"Etre humain ne signifie pas être un sujet solitaire, une monade hors-sol, dans l’autonomie fermée de sa raison et détenteur uniquement d’une intelligence individuelle, c’est-à-dire privée."
Extrait de Chapitre 10 - Repenser la notion d’intelligence : le projet progressiste de John Dewey, Christophe Point dans Il faut éduquer les enfants, ENS Éditions, 2022
"Commençons par rappeler l’une des convictions les plus profondes de John Dewey : être humain ne signifie pas être un sujet solitaire, une monade hors-sol, dans l’autonomie fermée de sa raison et détenteur uniquement d’une intelligence individuelle, c’est-à-dire privée. Cette conception individualiste de l’homme et de son intelligence est ce que John Dewey veut détruire en reconstruisant, à la place de celle-ci, une nouvelle conception de l’intelligence : c’est-à-dire une intelligence individuelle qui n’est pas seulement privée, mais qui peut se surpasser dans le collectif."

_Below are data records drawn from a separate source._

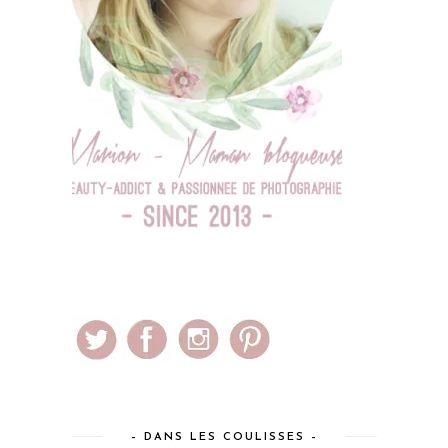
– DANS LES COULISSES –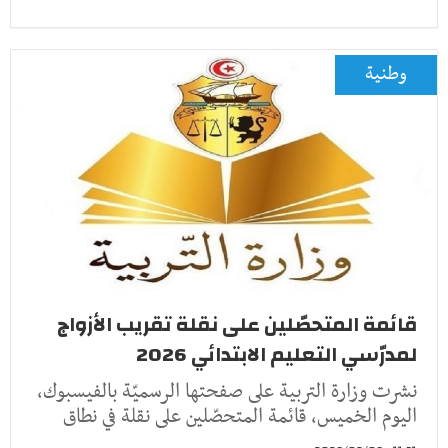
وطنية
قائمة المتحصّلين على نقلة تقريب الأزواج
لمدرّسي التعليم الابتدائي 2026
نشرت وزارة التربية على صفحتها الرسميّة بالفيسبوك،
اليوم الخميس، قائمة المتحصّلين على نقلة في نطاق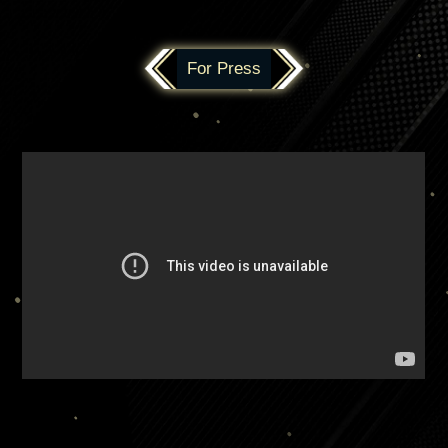
For Press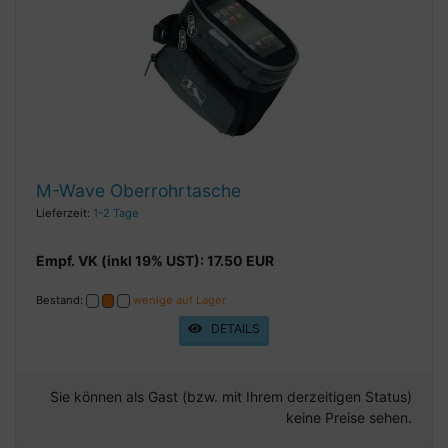
M-Wave Oberrohrtasche
Lieferzeit:
1-2 Tage
Empf. VK (inkl 19% UST): 17.50 EUR
Bestand:
wenige auf Lager
DETAILS
Sie können als Gast (bzw. mit Ihrem derzeitigen Status)
keine Preise sehen.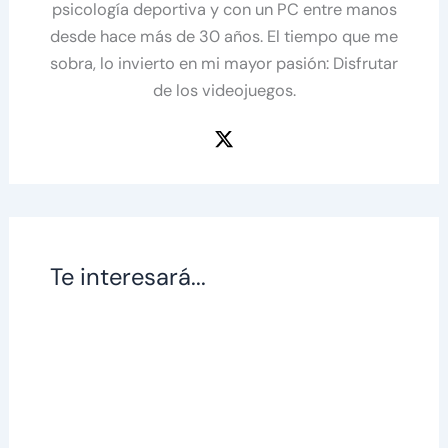
psicología deportiva y con un PC entre manos
desde hace más de 30 años. El tiempo que me
sobra, lo invierto en mi mayor pasión: Disfrutar
de los videojuegos.
Te interesará...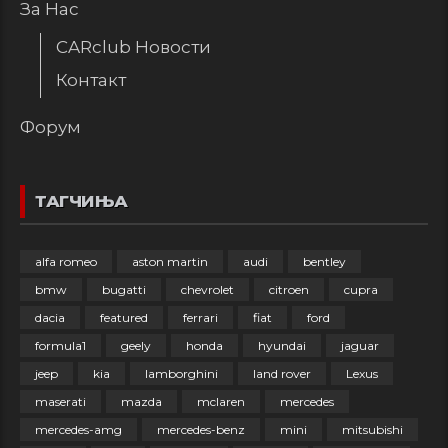
За Нас
CARclub Новости
Контакт
Форум
ТАГЧИЊА
alfa romeo
aston martin
audi
bentley
bmw
bugatti
chevrolet
citroen
cupra
dacia
featured
ferrari
fiat
ford
formula1
geely
honda
hyundai
jaguar
jeep
kia
lamborghini
land rover
Lexus
maserati
mazda
mclaren
mercedes
mercedes-amg
mercedes-benz
mini
mitsubishi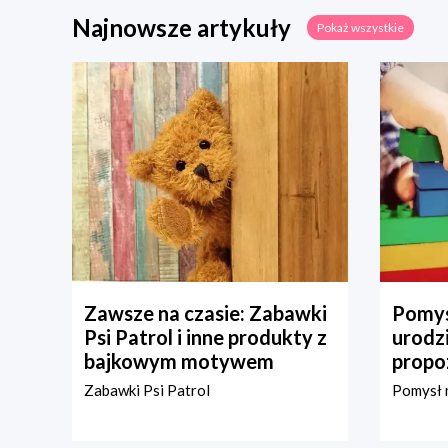
Najnowsze artykuły
Pokaż wszystkie
Zawsze na czasie: Zabawki
Pomys
Psi Patrol i inne produkty z
urodz
bajkowym motywem
propo
Zabawki Psi Patrol
Pomysł n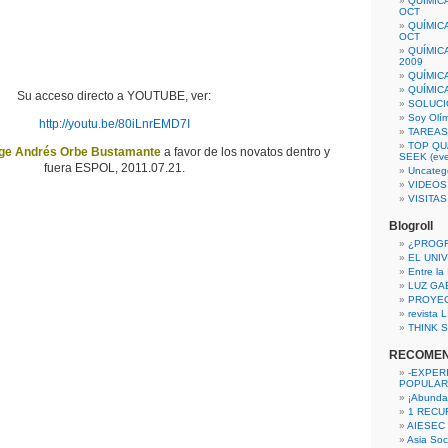
QUÍMIC
OCT
QUÍMIC
OCT
QUÍMIC
2009
QUÍMIC
QUÍMIC
Su acceso directo a YOUTUBE, ver:
SOLUCI
Soy Olí
http://youtu.be/80iLnrEMD7I
TAREAS 
TOP QU
ge Andrés Orbe Bustamante
a favor de los novatos dentro y
SEEK (eve
fuera ESPOL, 2011.07.21.
Uncateg
VIDEOS
VISITA
Blogroll
¿PROG
EL UNI
Entre la
LUZ GA
PROYE
revista
THINK S
RECOME
-EXPER
POPULAR
¡Abunda
1 RECURS
AIESEC
Asia Soci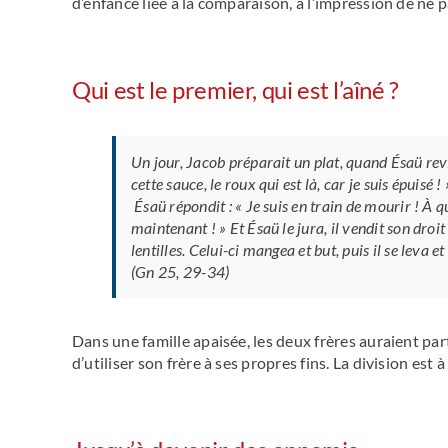
d’enfance liée à la comparaison, à l’impression de ne 
Qui est le premier, qui est l’aîné ?
Un jour, Jacob préparait un plat, quand Ésaü rev
cette sauce, le roux qui est là, car je suis épuisé 
Ésaü répondit : « Je suis en train de mourir ! À q
maintenant ! » Et Ésaü le jura, il vendit son droi
lentilles. Celui-ci mangea et but, puis il se leva e
(Gn 25, 29-34)
Dans une famille apaisée, les deux frères auraient part
d’utiliser son frère à ses propres fins. La division est à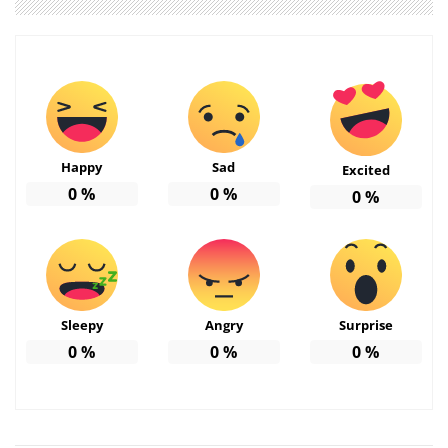
Happy
Sad
Excited
0
%
0
%
0
%
Sleepy
Angry
Surprise
0
%
0
%
0
%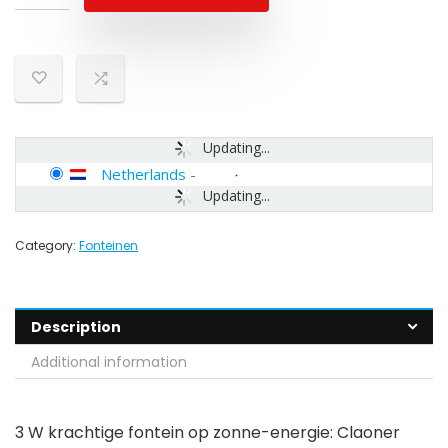
Updating...
Netherlands
-
Updating...
Category:
Fonteinen
Description
Additional information
3 W krachtige fontein op zonne-energie: Claoner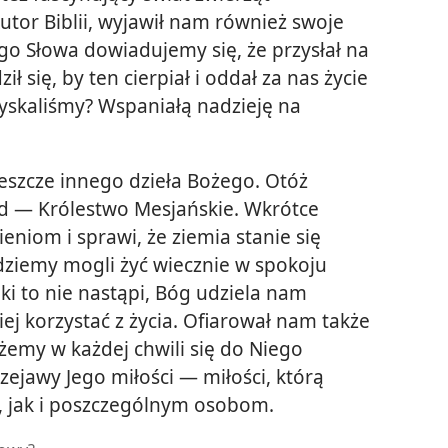
utor Biblii, wyjawił nam również swoje
Jego Słowa dowiadujemy się, że przysłał na
 się, by ten cierpiał i oddał za nas życie
zyskaliśmy? Wspaniałą nadzieję na
jeszcze innego dzieła Bożego. Otóż
ąd — Królestwo Mesjańskie. Wkrótce
eniom i sprawi, że ziemia stanie się
dziemy mogli żyć wiecznie w spokoju
ki to nie nastąpi, Bóg udziela nam
iej korzystać z życia. Ofiarował nam także
żemy w każdej chwili się do Niego
rzejawy Jego miłości — miłości, którą
, jak i poszczególnym osobom.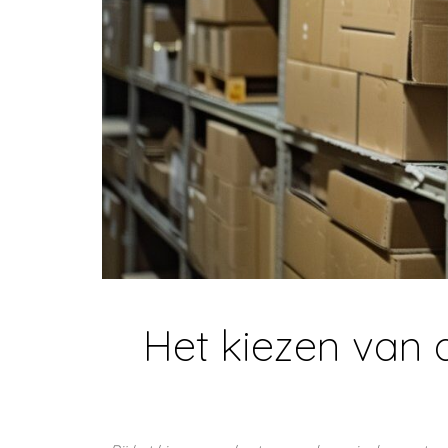
Het kiezen van 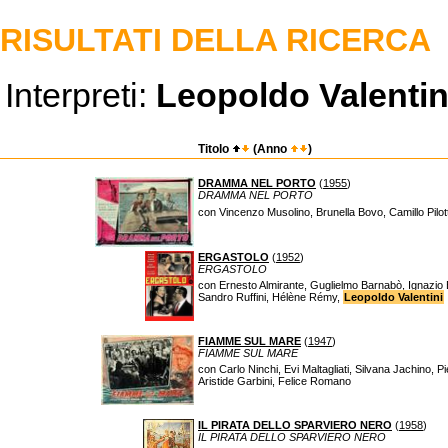
RISULTATI DELLA RICERCA
Interpreti:
Leopoldo Valentin
Titolo
(Anno
)
DRAMMA NEL PORTO
(
1955
)
DRAMMA NEL PORTO
con Vincenzo Musolino, Brunella Bovo, Camillo Pilot
ERGASTOLO
(
1952
)
ERGASTOLO
con Ernesto Almirante, Guglielmo Barnabò, Ignazio B
Sandro Ruffini, Hélène Rémy,
Leopoldo Valentini
FIAMME SUL MARE
(
1947
)
FIAMME SUL MARE
con Carlo Ninchi, Evi Maltagliati, Silvana Jachino, P
Aristide Garbini, Felice Romano
IL PIRATA DELLO SPARVIERO NERO
(
1958
)
IL PIRATA DELLO SPARVIERO NERO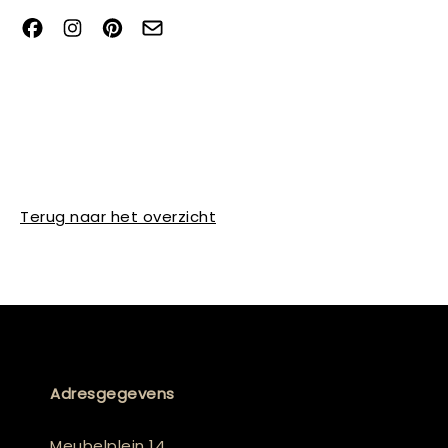
Terug naar het overzicht
Adresgegevens
Meubelplein 14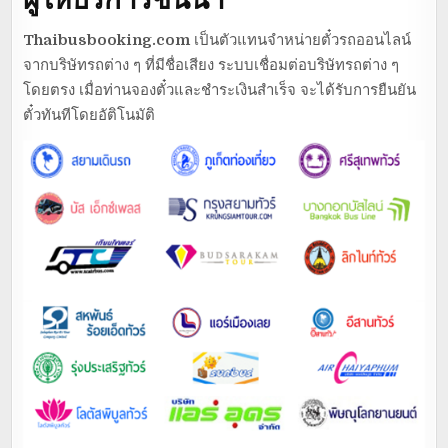
Thaibusbooking.com
เป็นตัวแทนจำหน่ายตั๋วรถออนไลน์
จากบริษัทรถต่าง ๆ ที่มีชื่อเสียง ระบบเชื่อมต่อบริษัทรถต่าง ๆ
โดยตรง เมื่อท่านจองตั๋วและชำระเงินสำเร็จ จะได้รับการยืนยัน
ตั๋วทันทีโดยอัติโนมัติ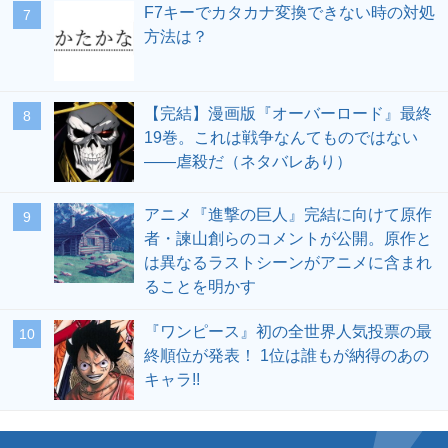
F7キーでカタカナ変換できない時の対処
方法は？
【完結】漫画版『オーバーロード』最終
19巻。これは戦争なんてものではない
――虐殺だ（ネタバレあり）
アニメ『進撃の巨人』完結に向けて原作
者・諫山創らのコメントが公開。原作と
は異なるラストシーンがアニメに含まれ
ることを明かす
『ワンピース』初の全世界人気投票の最
終順位が発表！ 1位は誰もが納得のあの
キャラ!!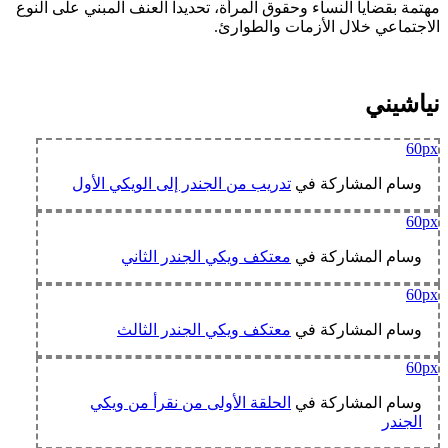
مهتمة بقضايا النساء وحقوق المرأة، تحديدا العنف المبني على النوع
الاجتماعي خلال الأزمات والطوارئ.
نياشيني
60px
وسام المشاركة في
تدريب من الجندر إلى الويكي الأول
60px
وسام المشاركة في
معتكف ويكي الجندر الثاني
60px
وسام المشاركة في
معتكف ويكي الجندر الثالث
60px
وسام المشاركة في
الحلقة الأولى من نقرأ من ويكي
الجندر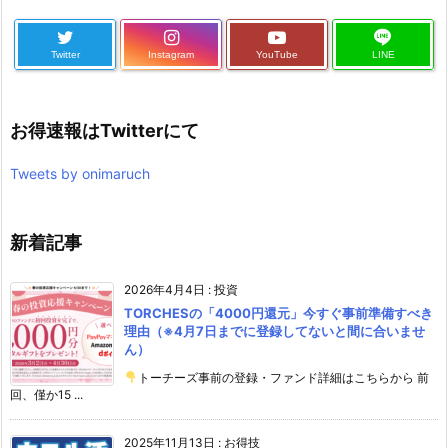
Twitter
Instagram
YouTube
LINE
お得速報はTwitterにて
Tweets by onimaruch
新着記事
2026年4月4日
:
投資
TORCHESの「4000円還元」今すぐ事前準備すべき
理由（※4月7日までに登録してないと間に合いませ
ん）
トーチーズ事前の登録・ファンド詳細はこちらから 前
回、僅か15 ...
2025年11月13日
:
お得技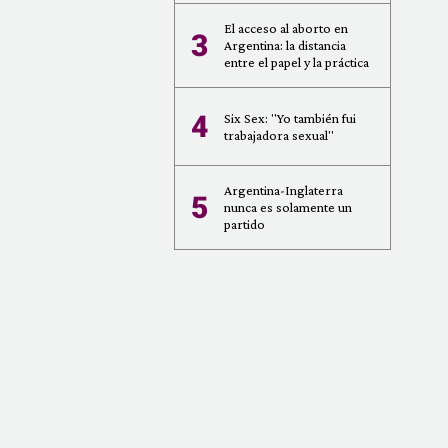
El acceso al aborto en
3
Argentina: la distancia
entre el papel y la práctica
4
Six Sex: "Yo también fui
trabajadora sexual"
Argentina-Inglaterra
5
nunca es solamente un
partido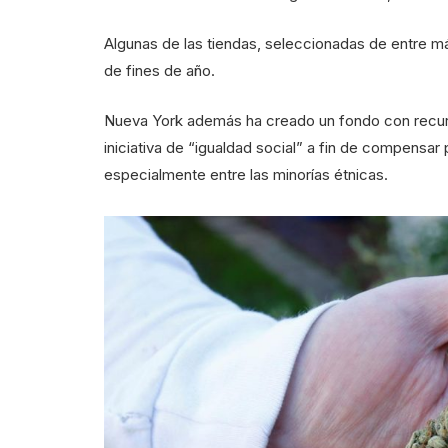
Algunas de las tiendas, seleccionadas de entre m
de fines de año.
Nueva York además ha creado un fondo con recurs
iniciativa de “igualdad social” a fin de compensar
especialmente entre las minorías étnicas.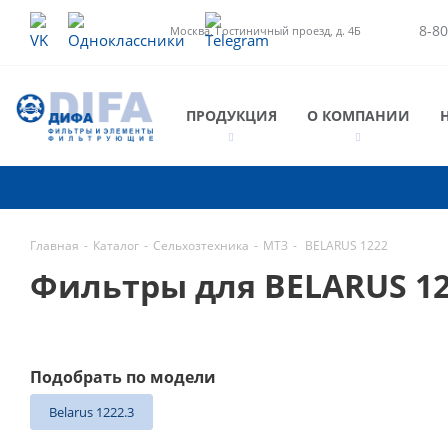
8-80
Москва, Гостиничный проезд, д. 4Б
ПРОДУКЦИЯ
О КОМПАНИИ
Главная
-
Каталог
-
Сельхозтехника
-
МТЗ
-
BELARUS 1222
Фильтры для BELARUS 1
Подобрать по модели
Belarus 1222.3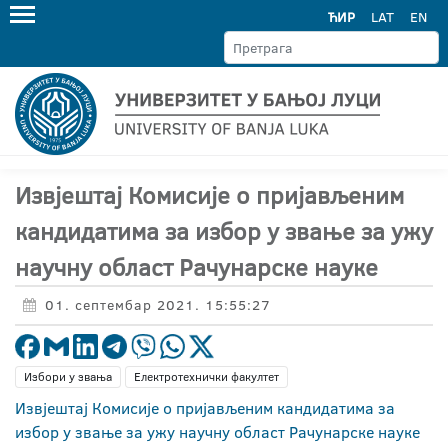
ЋИР
LAT
EN
Извјештај Комисије о пријављеним
кандидатима за избор у звање за ужу
научну област Рачунарске науке
01. септембар 2021. 15:55:27
Избори у звања
Електротехнички факултет
Извјештај Комисије о пријављеним кандидатима за
избор у звање за ужу научну област Рачунарске науке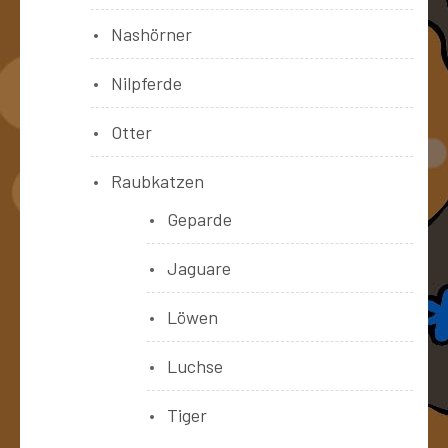
Nashörner
Nilpferde
Otter
Raubkatzen
Geparde
Jaguare
Löwen
Luchse
Tiger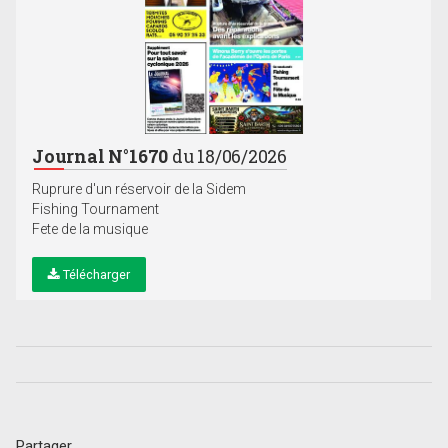
Journal N°1670
du 18/06/2026
Ruprure d'un réservoir de la Sidem
Fishing Tournament
Fete de la musique
Télécharger
Partager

(...) John Dewey fait donc de l’intelligence une méthode d’ajustement des capacités internes aux conditions externes spécifiques à la situation environnementale dans laquelle l’individu fait face à un problème. L’intelligence est alors « une rupture dans les habitudes occasionnées par les situations problématiques »7. Elle n’est pas le résultat d’une distinction entre une passion pulsionnelle et une intellection abstraite, mais relève d’une sensibilité en contact avec des objets, qui tient « compte de la manière dont des relations plus efficaces et plus profitables avec ces objets peuvent être établies à l’avenir »8. L’intelligence d’un être humain se développe donc à la fois en fonction de sa sensibilité à son environnement, mais également suivant sa capacité à agir sur cet environnement.
(...) Ainsi, si John Dewey définit l’intelligence comme méthode d’ajustement, qui peut s’évaluer par sa capacité à résoudre les problèmes multiples que pose l’interdépendance du sujet à son environnement, alors il est évident que le développement de cette intelligence toujours individuelle possède une limite. Et cette limite explique la nécessité d’une intelligence collective venant s’ajouter à l’intelligence de l’individu seul. En effet, la complexité croissante des problèmes rencontrés entraîne un fractionnement des moyens de résolution du problème rencontré. Seul, l’individu peut résoudre des problèmes simples. Or, plus son environnement se complexifie et plus autrui devient indispensable à sa survie ou son confort. C’est donc proportionnellement au degré de difficulté des problèmes rencontrés que l’individu a besoin de l’aide d’autrui."